Алла Боголепова
Мальчик из далекого провинциального города, приехавший покорять Москву с рюкзачком, в котором пара футболок и подшивка американского «Вога». Съемная квартира, тоска по маминым супам, большие надежды — он напомнил мне себя двадцатилетней давности. За одним исключением: он все время говорил о деньгах.
Наверное, это и неплохо, думала я в первые две недели: любой труд должен быть оплачен. Вот я в его годы даже не знала слова «гонорар» и страшно удивилась, когда мне заплатили за первую заметку. Мальчик рассказывал о том, как нелегко в столице провинциалу, потом отпросился на неделю «к маме», потом отложил мой заказ ради другого, более выгодного: «Вы же понимаете, на одну зарплату в этом городе не прожить».
Я понимала. А потом надоело, потому что в те редкие часы, когда мальчик работал на меня, он оперировал выражениями вроде «это мое видение» и «это стоит совсем других денег».
Пожаловалась подругам и услышала в ответ саркастический смех: мальчик твой не уникален ни разу, обычный такой мальчик, который ничего не умеет и ничему не хочет учиться, зато твердо знает, что ему должны большую зарплату, карьерный рост и свободный график.
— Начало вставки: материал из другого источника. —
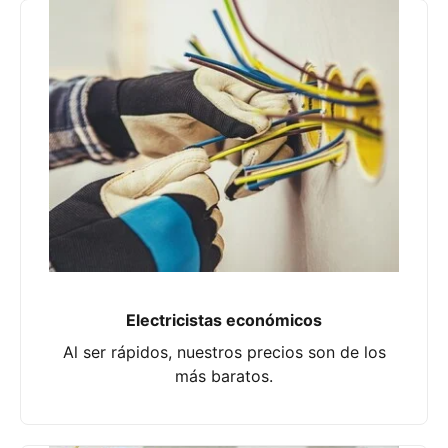
Electricistas económicos
Al ser rápidos, nuestros precios son de los
más baratos.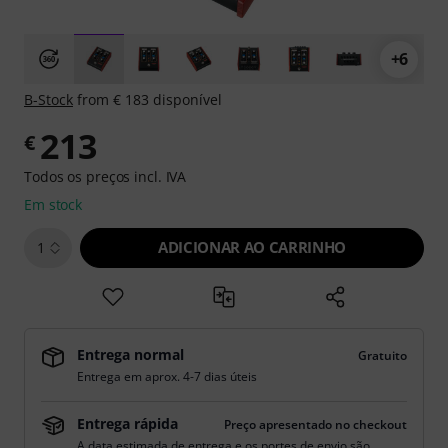
+6
B-Stock
from € 183 disponível
213
€
Todos os preços incl. IVA
Em stock
ADICIONAR AO CARRINHO
1
Entrega normal
Gratuito
Entrega em aprox. 4-7 dias úteis
Entrega rápida
Preço apresentado no checkout
A data estimada de entrega e os portes de envio são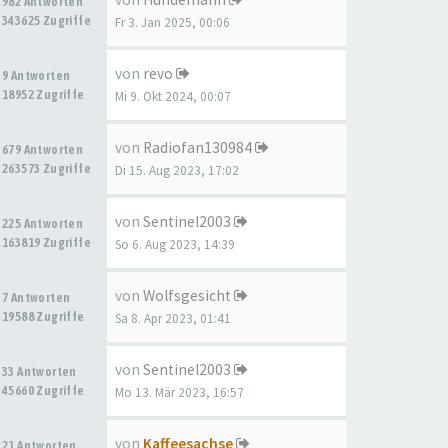
982 Antworten
343625 Zugriffe
Fr 3. Jan 2025, 00:06
von
revo
9 Antworten
18952 Zugriffe
Mi 9. Okt 2024, 00:07
von
Radiofan130984
679 Antworten
263573 Zugriffe
Di 15. Aug 2023, 17:02
von
Sentinel2003
225 Antworten
163819 Zugriffe
So 6. Aug 2023, 14:39
von
Wolfsgesicht
7 Antworten
19588 Zugriffe
Sa 8. Apr 2023, 01:41
von
Sentinel2003
33 Antworten
45660 Zugriffe
Mo 13. Mär 2023, 16:57
von
Kaffeesachse
21 Antworten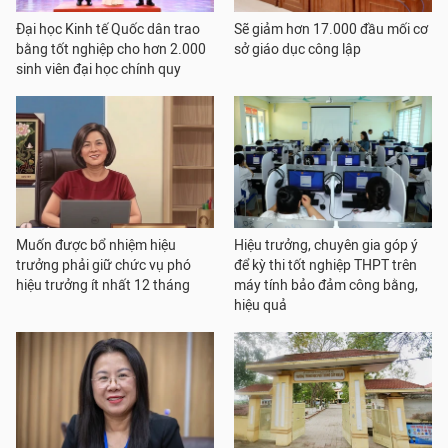
Đại học Kinh tế Quốc dân trao
Sẽ giảm hơn 17.000 đầu mối cơ
bằng tốt nghiệp cho hơn 2.000
sở giáo dục công lập
sinh viên đại học chính quy
Muốn được bổ nhiệm hiệu
Hiệu trưởng, chuyên gia góp ý
trưởng phải giữ chức vụ phó
để kỳ thi tốt nghiệp THPT trên
hiệu trưởng ít nhất 12 tháng
máy tính bảo đảm công bằng,
hiệu quả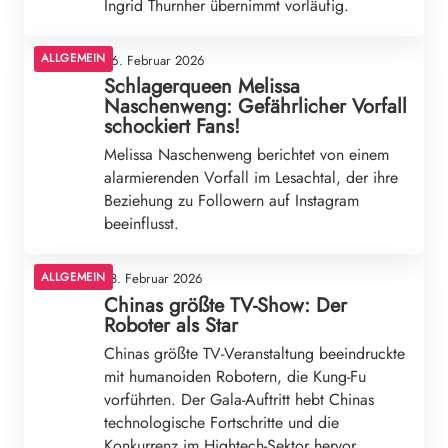
Ingrid Thurnher übernimmt vorläufig.
ALLGEMEIN
26. Februar 2026
Schlagerqueen Melissa
Naschenweng: Gefährlicher Vorfall
schockiert Fans!
Melissa Naschenweng berichtet von einem
alarmierenden Vorfall im Lesachtal, der ihre
Beziehung zu Followern auf Instagram
beeinflusst.
ALLGEMEIN
18. Februar 2026
Chinas größte TV-Show: Der
Roboter als Star
Chinas größte TV-Veranstaltung beeindruckte
mit humanoiden Robotern, die Kung-Fu
vorführten. Der Gala-Auftritt hebt Chinas
technologische Fortschritte und die
Konkurrenz im Hightech-Sektor hervor.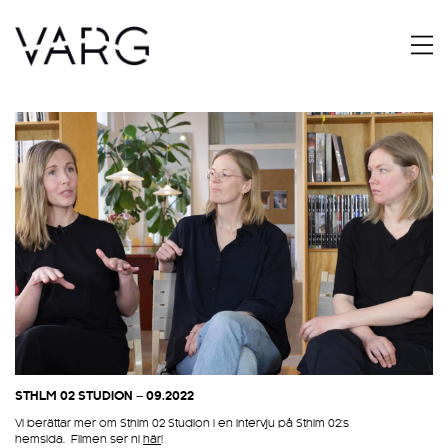
STHLM 02 STUDION – 09.2022
Vi berättar mer om Sthlm 02 Studion i en intervju på Sthlm 02:s
hemsida. Filmen ser ni
här
!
Наш отдел кадров завален резюме двадцатипятилетних «амбициозных, креативных и умеющих общаться с людьми», причем список требований к работодателю куда длиннее списка их профессиональных достижений. Плохо образованные, самоуверенные, ленивые, они живут под девизом известной косметической фирмы: «Ты этого достоин». И даже намек, что все то, чего они якобы достойны, надо заработать, относят на счет банальной зависти к их молодости и «креативности».
Рожденное в сумбурные 1990-е и развращенное тучными 2000-ми, это безрукое поколение приписывает себе «динамизм, умение приспосабливаться к стремительно меняющемуся рынку» и прочий красивый инструментарий технологичных времен. И не видит, что теперь, когда приходится экономить, оптимизировать и сокращать издержки, в моду возвращается старый добрый труд. А на этом рынке голая «креативность» без знаний, опыта и работоспособности не стоит ничего. Понимание, конечно, придет. Но, боюсь, поколение «безруких» не сделает из этого правильных выводов. Оно просто превратится в поколение «разочарованных», «брошенных», «непонятых». А как иначе, если эти мальчики и девочки выросли в убеждении, что мир им должен?!
Конечно, я уволила мальчика. И, конечно, он даже не понял, за что.